Delete Duplicate Rows In Mysql

You may have faced several situations where the same rows in a MySQL table are inserted twice or more. It is very important to ensure that no duplicate data resides in the table. So, in this tutorial, we are going to learn how to delete duplicate data from the table. Not only one but we will see three simple and easy methods to delete duplicate rows from the table. Here we go!

Before We Start

As stated earlier, we will see three methods to delete duplicate rows in the table. All three methods are very easy and simple to execute.

The first method is straightforward and it uses the DELETE JOIN statement which is provided by MySQL to delete duplicate rows.

The second method is not so efficient but it still works. In this method, we will create a new table and insert only unique rows from the first table into it.

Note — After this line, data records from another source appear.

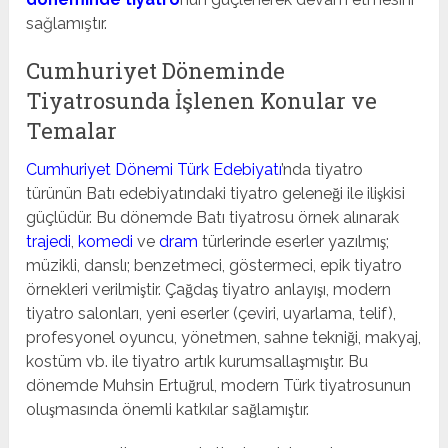
sağlamıştır.
Cumhuriyet Döneminde
Tiyatrosunda İşlenen Konular ve
Temalar
Cumhuriyet Dönemi Türk Edebiyatı
’nda tiyatro
türünün Batı edebiyatındaki tiyatro geleneği ile ilişkisi
güçlüdür. Bu dönemde Batı tiyatrosu örnek alınarak
trajedi
,
komedi
ve
dram
türlerinde eserler yazılmış;
müzikli, danslı; benzetmeci, göstermeci, epik tiyatro
örnekleri verilmiştir. Çağdaş tiyatro anlayışı, modern
tiyatro salonları, yeni eserler (çeviri, uyarlama, telif),
profesyonel oyuncu, yönetmen, sahne tekniği, makyaj,
kostüm vb. ile tiyatro artık kurumsallaşmıştır. Bu
dönemde Muhsin Ertuğrul, modern Türk tiyatrosunun
oluşmasında önemli katkılar sağlamıştır.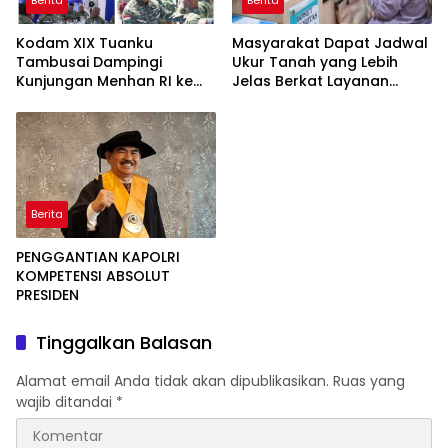
Berita
Berita
Kodam XIX Tuanku
Masyarakat Dapat Jadwal
Tambusai Dampingi
Ukur Tanah yang Lebih
Kunjungan Menhan RI ke
Jelas Berkat Layanan
Yonif TP 952/Imam Bulqin,
Pengukuran Terjadwal
Perkuat Pembangunan
Satuan
Berita
PENGGANTIAN KAPOLRI
KOMPETENSI ABSOLUT
PRESIDEN
Tinggalkan Balasan
Alamat email Anda tidak akan dipublikasikan.
Ruas yang
wajib ditandai
*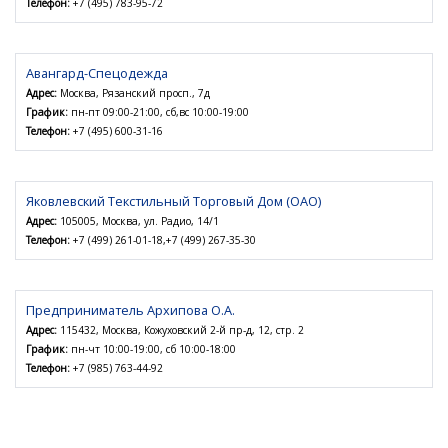
Телефон:
+7 (495) 783-95-72
Авангард-Спецодежда
Адрес:
Москва, Рязанский просп., 7д
График:
пн-пт 09:00-21:00, сб,вс 10:00-19:00
Телефон:
+7 (495) 600-31-16
Яковлевский Текстильный Торговый Дом (ОАО)
Адрес:
105005, Москва, ул. Радио, 14/1
Телефон:
+7 (499) 261-01-18,+7 (499) 267-35-30
Предприниматель Архипова О.А.
Адрес:
115432, Москва, Кожуховский 2-й пр-д, 12, стр. 2
График:
пн-чт 10:00-19:00, сб 10:00-18:00
Телефон:
+7 (985) 763-44-92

After that, we will delete the first table and rename the second table as the first table.

The third method uses the row_number() function and nested SQL queries to find the duplicate rows and delete them all. This is a slightly difficult method but still, you can use it.

Examples to Delete Duplicate Rows From MySQL Table

Before demonstrating the examples, let’s create a table and insert data into it. We will also insert some duplicate rows into the table.

CREATE TABLE contacts(
id INT AUTO_INCREMENT PRIMARY KEY,
name VARCHAR(100),
email VARCHAR(100),
city VARCHAR(100)
);
INSERT INTO contacts(name,email,city)
VALUES("Jenos Adams","jenos@gmail.com","LA"),
("Peter Parker", "Peter@gmail.com", "LA"),
("James Anderson", "james@gmail.com", "Boston"),
("Peter Parker", "Peter@gmail.com", "LA"),
("May Bailey","may@gmail.com","NY"),
("Rock Hardy","rock@gmail.com", "LV"),
("James Anderson", "james@gmail.com", "Boston");
SELECT * FROM contacts;
Display Table Data
Display Table Data

We are all set now. Let’s see the first example.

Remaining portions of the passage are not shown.